The die was cast nearly 10 years ago when former President Obama allowed his chemical weapons “red line” to be crossed, choosing not to militarily respond to Assad’s use of sarin gas that killed 1,400 civilians. Instead, Obama chose to abandon Syria and turn over the removal of chemical weapons to Putin, who was more than willing to accept the invitation as a path to becoming the dominant power in the Levant. The Obama administration apparently was convinced that turning Syria over to the Russians would be analogous to America’s experience with Vietnam. Russia thanked Obama and immediately proceeded to change the Syrian war in favor of Iran and Syria.
According to The Atlantic, “Obama’s failure to follow through on (his) threat … has continued to haunt America’s involvement in the Syrian tragedy.

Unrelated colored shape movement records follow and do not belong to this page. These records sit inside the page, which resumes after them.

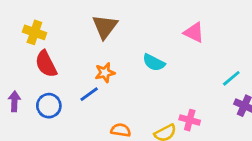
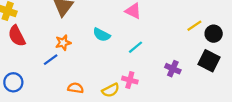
cyan line: (231, 78) -> (136, 47), moved
blue circle: (49, 106) -> (13, 82), moved

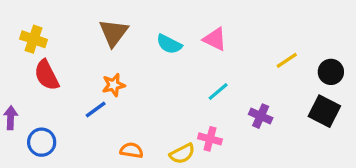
yellow line: (194, 26) -> (287, 60), moved
cyan semicircle: (102, 35) -> (169, 44), moved
purple cross: (173, 69) -> (261, 116), moved

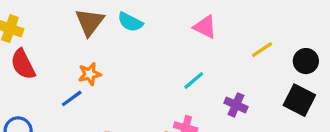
pink triangle: (215, 39) -> (205, 27), moved
cyan semicircle: (169, 44) -> (130, 22), moved

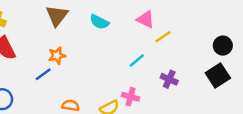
cyan semicircle: (130, 22) -> (99, 22), moved
yellow line: (262, 50) -> (163, 37), moved
black square: (299, 100) -> (218, 76), turned 30

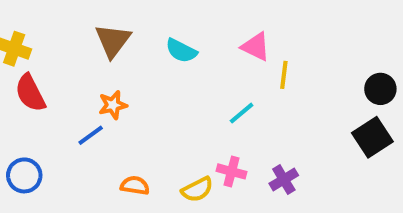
yellow line: (163, 37) -> (284, 75), turned -49
purple cross: (169, 79) -> (284, 179), moved, turned 35

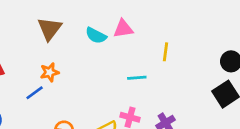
pink triangle: (256, 47) -> (123, 29), moved, turned -35
cyan line: (242, 113) -> (137, 78), turned 36

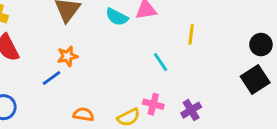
cyan line: (137, 78) -> (161, 62), turned 60

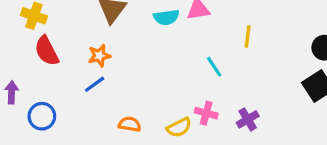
cyan semicircle: (117, 17) -> (166, 17), turned -35
orange star: (67, 56) -> (99, 56), moved

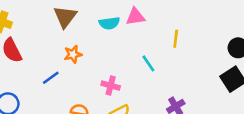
orange star: (99, 56) -> (73, 54), moved
pink cross: (206, 113) -> (111, 86), moved

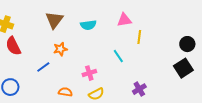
pink triangle: (135, 17) -> (124, 20), moved
pink cross: (111, 86) -> (89, 73), turned -32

The subsequent U.S.-Russian agreement to dismantle Syria’s chemical arsenal did not prevent the horror of April 4  when … Assad’s forces mounted a new sarin attack on civilians. … The agreement and its implementation mechanism were deeply flawed.”
Israel’s long-term plan of playing Iranian Whac-a-Mole — hitting game-changing military targets as they emerge throughout Syria, Iraq and Lebanon — needs Putin’s consent. Israel’s continuing air campaign must be coordinated with the Russian military to avoid its accidentally targeting Israeli aircraft. Neither Israel nor Russia would like Russia’s advanced S-400 anti-aircraft system to shoot down an Israeli jet aircraft, or worse, to force Israel to target a Russian missile system in response. That would be a diplomatic disaster. Syrian anti-aircraft destroyed a Russian plane during an alleged Israeli missile strike in 2018.
The unspoken “quid pro quo” between Israel and Russia is that Israel must settle for half a loaf. It can attack Iranian proxies and their advanced missile facilities, but it must accept a permanent Iranian presence and influence in Syria, just as it has in Lebanon with Hezbollah. In 2017, Russian promises to keep Iran and its proxies 53 miles away from the Israeli Golan evaporated almost from the moment they were uttered.
Russian pronouncements regarding Israeli actions in Syria and Lebanon are decidedly hostile. According to Newsweek, Russian Ambassador Anatoly Viktorov said, “Israel is attacking Hezbollah; Hezbollah is not attacking Israel. … The problem is Israel, not the Iranians. … There is no way we are approving any Israeli strikes on Syria.” But so far, it’s more Russian bluster than any tangible action inhibiting Israeli actions in Lebanon and Syria.
Israel knows the address is Moscow if it wants to advance its interests and attempt to minimize Iranian entrenchment in Syria. Watching Israeli Foreign Minister Gabi Ashkenazi and Hezbollah’s Lebanese parliament leader Mohammad Raad be given equal access and respect in Moscow this month must have turned a few Israeli stomachs. Then again, Russia is no angel — it delights in any opportunity to diminish the United States.
The status quo in Syria, Lebanon and Iraq won’t last forever. Iran could turn the screws on Israel at any time if it senses weakness or military advantage. With American willingness to return to the Iranian nuclear deal known as the Joint Comprehensive Plan of Action (JCPOA), Israel could decide at some point to strike Iranian nuclear facilities, prompting a massive Iranian directed attack emanating from Syria or Lebanon. The likelihood that the situation on Israel’s northern border would spiral out of control over the next decade is high. However, Israel and Russia share an interest in not letting things escalate. Russia wants to solidify its gains, and Israel would like to avoid the costs of a major war with Iran.
If Israel’s northern Iranian border gets hot, some would argue that it is in American interests to actively engage in diplomacy to quiet the situation. The last time the U.S. worked with Russia on the northern border, the U.S. trusted Putin to keep Iran from permanently entrenching itself on Syria’s border with Israel. As with chemical weapons, Russia held the cards and did as it pleased, making America look impotent to its allies and enemies alike. With both Democrats and Republicans eager to get the U.S. out of the Middle East, Israel is left to deal with Russia for the foreseeable future.